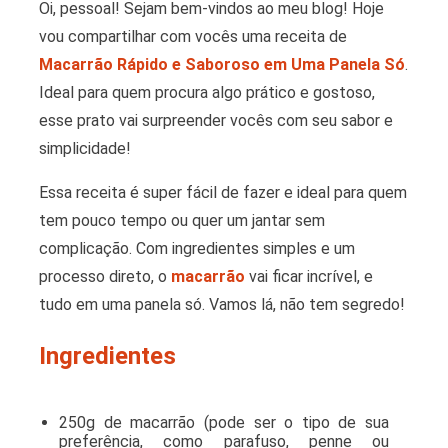
Oi, pessoal! Sejam bem-vindos ao meu blog! Hoje
vou compartilhar com vocês uma receita de
Macarrão Rápido e Saboroso em Uma Panela Só
.
Ideal para quem procura algo prático e gostoso,
esse prato vai surpreender vocês com seu sabor e
simplicidade!
Essa receita é super fácil de fazer e ideal para quem
tem pouco tempo ou quer um jantar sem
complicação. Com ingredientes simples e um
processo direto, o
macarrão
vai ficar incrível, e
tudo em uma panela só. Vamos lá, não tem segredo!
Ingredientes
250g de macarrão (pode ser o tipo de sua
preferência, como parafuso, penne ou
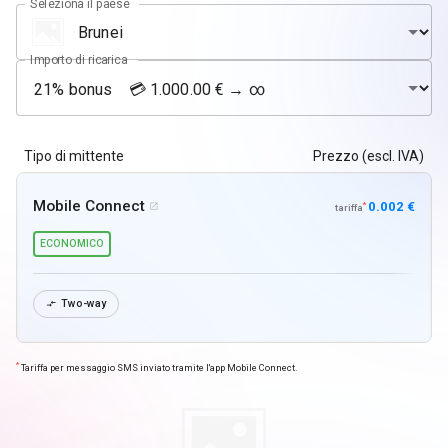
Seleziona il paese
Importo di ricarica
Tipo di mittente
Prezzo (escl. IVA)
Mobile Connect
0.002 €
*

tariffa
ECONOMICO
Two-way

*
Tariffa per messaggio SMS inviato tramite l'app Mobile Connect.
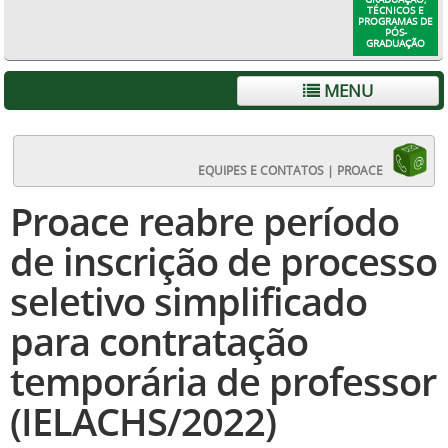
TÉCNICOS E
PROGRAMAS DE
PÓS-
GRADUAÇÃO
MENU
EQUIPES E CONTATOS | PROACE
Proace reabre período
de inscrição de processo
seletivo simplificado
para contratação
temporária de professor
(IELACHS/2022)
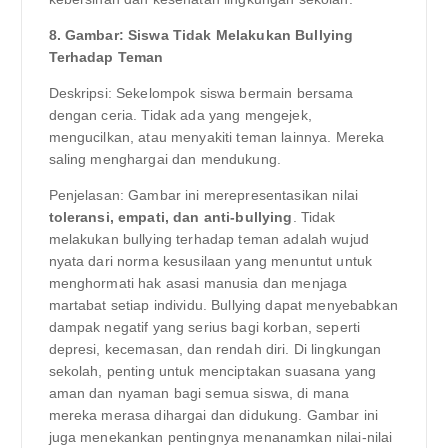
8. Gambar: Siswa Tidak Melakukan Bullying
Terhadap Teman
Deskripsi: Sekelompok siswa bermain bersama
dengan ceria. Tidak ada yang mengejek,
mengucilkan, atau menyakiti teman lainnya. Mereka
saling menghargai dan mendukung.
Penjelasan: Gambar ini merepresentasikan nilai
toleransi, empati, dan anti-bullying
. Tidak
melakukan bullying terhadap teman adalah wujud
nyata dari norma kesusilaan yang menuntut untuk
menghormati hak asasi manusia dan menjaga
martabat setiap individu. Bullying dapat menyebabkan
dampak negatif yang serius bagi korban, seperti
depresi, kecemasan, dan rendah diri. Di lingkungan
sekolah, penting untuk menciptakan suasana yang
aman dan nyaman bagi semua siswa, di mana
mereka merasa dihargai dan didukung. Gambar ini
juga menekankan pentingnya menanamkan nilai-nilai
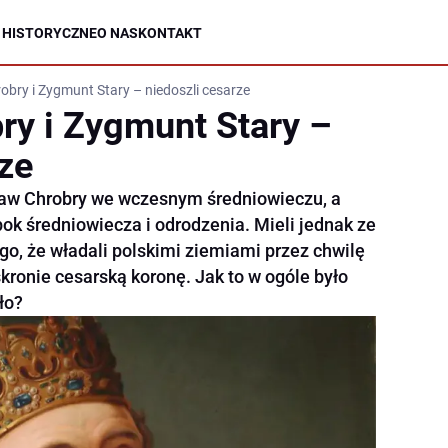
 HISTORYCZNE
O NAS
KONTAKT
obry i Zygmunt Stary – niedoszli cesarze
ry i Zygmunt Stary –
ze
ław Chrobry we wczesnym średniowieczu, a
ok średniowiecza i odrodzenia. Mieli jednak ze
go, że władali polskimi ziemiami przez chwilę
kronie cesarską koronę. Jak to w ogóle było
ło?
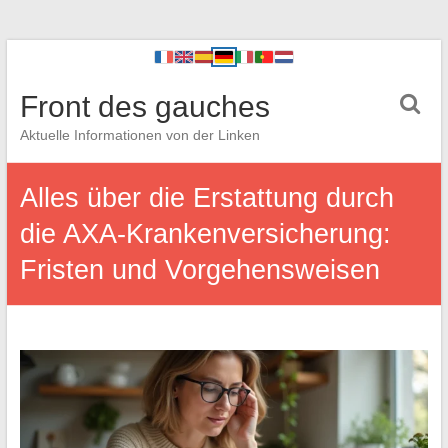
Front des gauches
Aktuelle Informationen von der Linken
Alles über die Erstattung durch
die AXA-Krankenversicherung:
Fristen und Vorgehensweisen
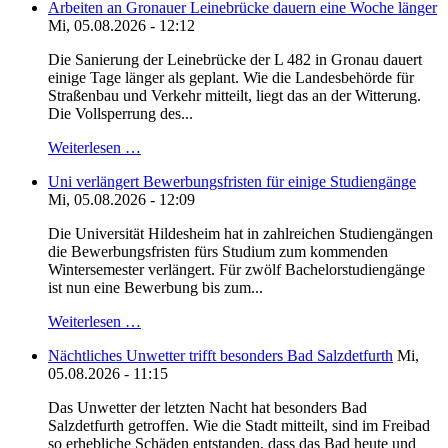
Arbeiten an Gronauer Leinebrücke dauern eine Woche länger
Mi, 05.08.2026 - 12:12
Die Sanierung der Leinebrücke der L 482 in Gronau dauert
einige Tage länger als geplant. Wie die Landesbehörde für
Straßenbau und Verkehr mitteilt, liegt das an der Witterung.
Die Vollsperrung des...
Weiterlesen …
Uni verlängert Bewerbungsfristen für einige Studiengänge
Mi, 05.08.2026 - 12:09
Die Universität Hildesheim hat in zahlreichen Studiengängen
die Bewerbungsfristen fürs Studium zum kommenden
Wintersemester verlängert. Für zwölf Bachelorstudiengänge
ist nun eine Bewerbung bis zum...
Weiterlesen …
Nächtliches Unwetter trifft besonders Bad Salzdetfurth
Mi,
05.08.2026 - 11:15
Das Unwetter der letzten Nacht hat besonders Bad
Salzdetfurth getroffen. Wie die Stadt mitteilt, sind im Freibad
so erhebliche Schäden entstanden, dass das Bad heute und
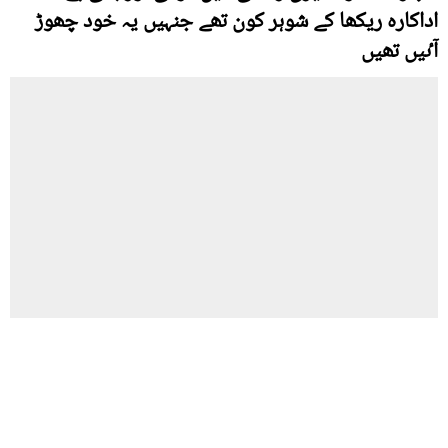
اداکارہ ریکھا کے شوہر کون تھے جنہیں یہ خود چھوڑ
آٸیں تھیں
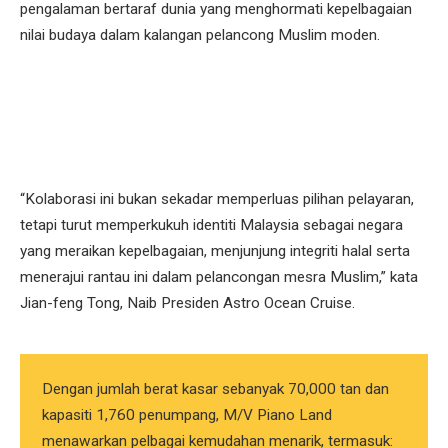
pengalaman bertaraf dunia yang menghormati kepelbagaian
nilai budaya dalam kalangan pelancong Muslim moden.
“Kolaborasi ini bukan sekadar memperluas pilihan pelayaran,
tetapi turut memperkukuh identiti Malaysia sebagai negara
yang meraikan kepelbagaian, menjunjung integriti halal serta
menerajui rantau ini dalam pelancongan mesra Muslim,” kata
Jian-feng Tong, Naib Presiden Astro Ocean Cruise.
Dengan jumlah berat kasar sebanyak 70,000 tan dan
kapasiti 1,760 penumpang, M/V Piano Land
menawarkan pelbagai kemudahan menarik, termasuk:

§ **Directions**: Each line above is to be repeated exactly as written; no picture is carried over.

§ **Solution to the exercise**:
Oi, pessoal! Sejam bem-vindos ao meu blog! Hoje
vou compartilhar com vocês uma receita de
Macarrão Rápido e Saboroso em Uma Panela Só
.
Ideal para quem procura algo prático e gostoso,
esse prato vai surpreender vocês com seu sabor e
simplicidade!
Essa receita é super fácil de fazer e ideal para quem
tem pouco tempo ou quer um jantar sem
complicação. Com ingredientes simples e um
processo direto, o
macarrão
vai ficar incrível, e
tudo em uma panela só. Vamos lá, não tem segredo!
Ingredientes
250g de macarrão (pode ser o tipo de sua
preferência, como parafuso, penne ou
Seleziona il paese
Importo di ricarica
Tipo di mittente
Prezzo (escl. IVA)
Mobile Connect
0.002 €
*

tariffa
ECONOMICO
Two-way

*
Tariffa per messaggio SMS inviato tramite l'app Mobile Connect.
TÉCNICOS E
PROGRAMAS DE
PÓS-
GRADUAÇÃO
MENU
EQUIPES E CONTATOS | PROACE
Proace reabre período
de inscrição de processo
seletivo simplificado
para contratação
temporária de professor
(IELACHS/2022)
8. Gambar: Siswa Tidak Melakukan Bullying
Terhadap Teman
Deskripsi: Sekelompok siswa bermain bersama
dengan ceria. Tidak ada yang mengejek,
mengucilkan, atau menyakiti teman lainnya. Mereka
saling menghargai dan mendukung.
Penjelasan: Gambar ini merepresentasikan nilai
toleransi, empati, dan anti-bullying
. Tidak
melakukan bullying terhadap teman adalah wujud
nyata dari norma kesusilaan yang menuntut untuk
menghormati hak asasi manusia dan menjaga
martabat setiap individu. Bullying dapat menyebabkan
dampak negatif yang serius bagi korban, seperti
depresi, kecemasan, dan rendah diri. Di lingkungan
sekolah, penting untuk menciptakan suasana yang
aman dan nyaman bagi semua siswa, di mana
mereka merasa dihargai dan didukung. Gambar ini
juga menekankan pentingnya menanamkan nilai-nilai
 HISTORYCZNE
O NAS
KONTAKT
obry i Zygmunt Stary – niedoszli cesarze
ry i Zygmunt Stary –
ze
ław Chrobry we wczesnym średniowieczu, a
ok średniowiecza i odrodzenia. Mieli jednak ze
go, że władali polskimi ziemiami przez chwilę
kronie cesarską koronę. Jak to w ogóle było
ło?
Front des gauches
Aktuelle Informationen von der Linken
Alles über die Erstattung durch
die AXA-Krankenversicherung:
Fristen und Vorgehensweisen
Arbeiten an Gronauer Leinebrücke dauern eine Woche länger
Mi, 05.08.2026 - 12:12
Die Sanierung der Leinebrücke der L 482 in Gronau dauert
einige Tage länger als geplant. Wie die Landesbehörde für
Straßenbau und Verkehr mitteilt, liegt das an der Witterung.
Die Vollsperrung des...
Weiterlesen …
Uni verlängert Bewerbungsfristen für einige Studiengänge
Mi, 05.08.2026 - 12:09
Die Universität Hildesheim hat in zahlreichen Studiengängen
die Bewerbungsfristen fürs Studium zum kommenden
Wintersemester verlängert. Für zwölf Bachelorstudiengänge
ist nun eine Bewerbung bis zum...
Weiterlesen …
Nächtliches Unwetter trifft besonders Bad Salzdetfurth
Mi,
05.08.2026 - 11:15
Das Unwetter der letzten Nacht hat besonders Bad
Salzdetfurth getroffen. Wie die Stadt mitteilt, sind im Freibad
so erhebliche Schäden entstanden, dass das Bad heute und
اداکارہ ریکھا کے شوہر کون تھے جنہیں یہ خود چھوڑ
آٸیں تھیں
pengalaman bertaraf dunia yang menghormati kepelbagaian
nilai budaya dalam kalangan pelancong Muslim moden.
“Kolaborasi ini bukan sekadar memperluas pilihan pelayaran,
tetapi turut memperkukuh identiti Malaysia sebagai negara
yang meraikan kepelbagaian, menjunjung integriti halal serta
menerajui rantau ini dalam pelancongan mesra Muslim,” kata
Jian-feng Tong, Naib Presiden Astro Ocean Cruise.
Dengan jumlah berat kasar sebanyak 70,000 tan dan
kapasiti 1,760 penumpang, M/V Piano Land
menawarkan pelbagai kemudahan menarik, termasuk:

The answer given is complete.